POLICJANCI REANIMOWALI MĘŻCZYZNĘ, KTÓRY NAGLE ZASŁABŁ
W ciągu dwóch dni patrol z Posterunku Policji w Sułkowicach dwukrotnie udzielał pomocy poszkodowanym. Natychmiastowa reakcja policjantów pomogła w uratowaniu życia mężczyźnie, który stracił przytomność na ulicy w Sułkowicach. Następnego dnia, ten sam patrol patrolując ratowal młodego mężczyznę, który miał wyraźne problemy z oddychaniem oraz drgawki.
30 marca br. patrol policji z posterunku w Sułkowicach otrzymał zgłoszenie, że w wyniku upadku poszkodowany został starszy mężczyzna. Z uwagi na realne zagrożenie życia policjanci włączyli sygnały świetlne i dźwiękowe i już po kilku minutach byli na miejscu. Zgłaszającym okazał się kierowca, który zauważył lezącego na poboczu mężczyznę i zatrzymał się. Poszkodowany miał widoczne problemy z oddychaniem, z trudem się komunikował. Oświadczył, że leczy się na serce. Pamiętał, że wracając do domu upadł na ziemię. Uskarżał się na silny, piekący ból w klatce piersiowej.

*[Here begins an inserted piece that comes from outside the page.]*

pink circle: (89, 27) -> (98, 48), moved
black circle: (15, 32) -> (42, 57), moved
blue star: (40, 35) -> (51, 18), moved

Policjanci przystąpili do opatrywania ran, jednak poszkodowany stracił przytomność. Na miejsce wezwana została karetka pogotowia. 59-latek po chwili odzyskał świadomość, jak się okazało tylko na chwilę. Po kilku minutach znów zasłabł. Tym razem policjanci sprawdzając czynności życiowe nie wyczuli oddechu mieszkańca Sułkowic. W związku z tym przystąpili na miejscu do resuscytacji krążeniowo-oddechowej. Na szczęście przyniosła ona pozytywny rezultat, po chwili oddech wrócił. Policjanci czuwali nad 59-latkiem, do momentu przekazania go załodze karetki, która zabrała go do myślenickiego szpitala.

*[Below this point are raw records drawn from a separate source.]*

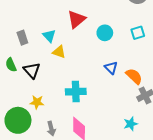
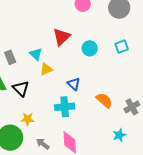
yellow triangle: (59, 52) -> (46, 69), turned -40
blue triangle: (111, 68) -> (74, 84), moved
orange semicircle: (134, 76) -> (104, 100), moved
gray arrow: (51, 129) -> (43, 144), turned 144

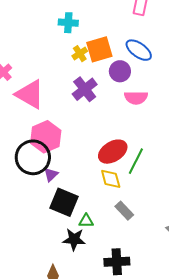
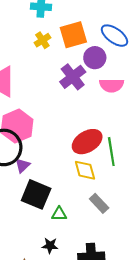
yellow cross: (80, 54) -> (42, 40), moved
purple cross: (85, 89) -> (73, 77), moved
green line: (136, 161) -> (111, 152), turned -36
black star: (74, 239) -> (50, 246), moved, size x0.7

Następnego dnia, ten sam patrol patrolując ulice Rudnika spostrzegł zaparkowany w zatoczce autobusowej samochód, z uruchomionym silnikiem. Kierowcy nie było w środku, a drzwi były otwarte. Sprawdzając teren, w rejonie przystanku znaleźli młodego mężczyznę, który miał wyraźne problemy z oddychaniem oraz drgawki. Policjanci wezwali na miejsce karetkę i zaopiekowali się 25-latkiem do czasu jej przyjazdu. Jego życiu nie zagraża niebezpieczeństwo.
W obydwu przypadkach kluczowe okazały się kwalifikacje i doświadczenie sierżanta sztabowego Macieja Apryasza, który jest policyjnym ratownikiem i z podobnymi sytuacjami miał do czynienia już wcześniej.